[Saved entries]
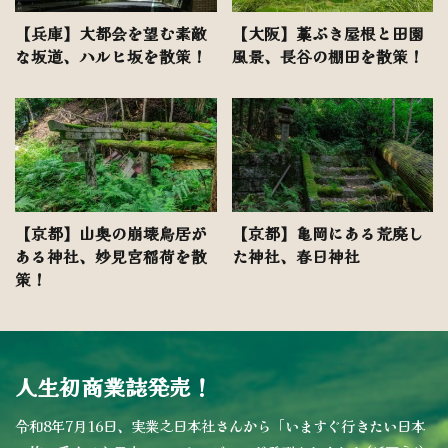
【兵庫】大都会を望む素敵
【大阪】藁ぶき屋根と田園
な坂道、ハルヒ坂を散策！
風景、長谷の棚田を散策！
【京都】山奥の崩壊鳥居が
【京都】亀岡にある荒廃し
ある神社、妙見宮稲荷を散
た神社、春日神社
策！
人生初商業誌発売！
令和8年7月16日、実業之日本社さんから「いますぐ行きたい日本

(Exercise requirements) Give back, exactly and with nothing added, the lines from the line containing "な坂道、ハルヒ坂を散策！" through the final line of the records above, both of them included.

(Solution to the problem)
な坂道、ハルヒ坂を散策！
風景、長谷の棚田を散策！
【京都】山奥の崩壊鳥居が
【京都】亀岡にある荒廃し
ある神社、妙見宮稲荷を散
た神社、春日神社
策！
人生初商業誌発売！
令和8年7月16日、実業之日本社さんから「いますぐ行きたい日本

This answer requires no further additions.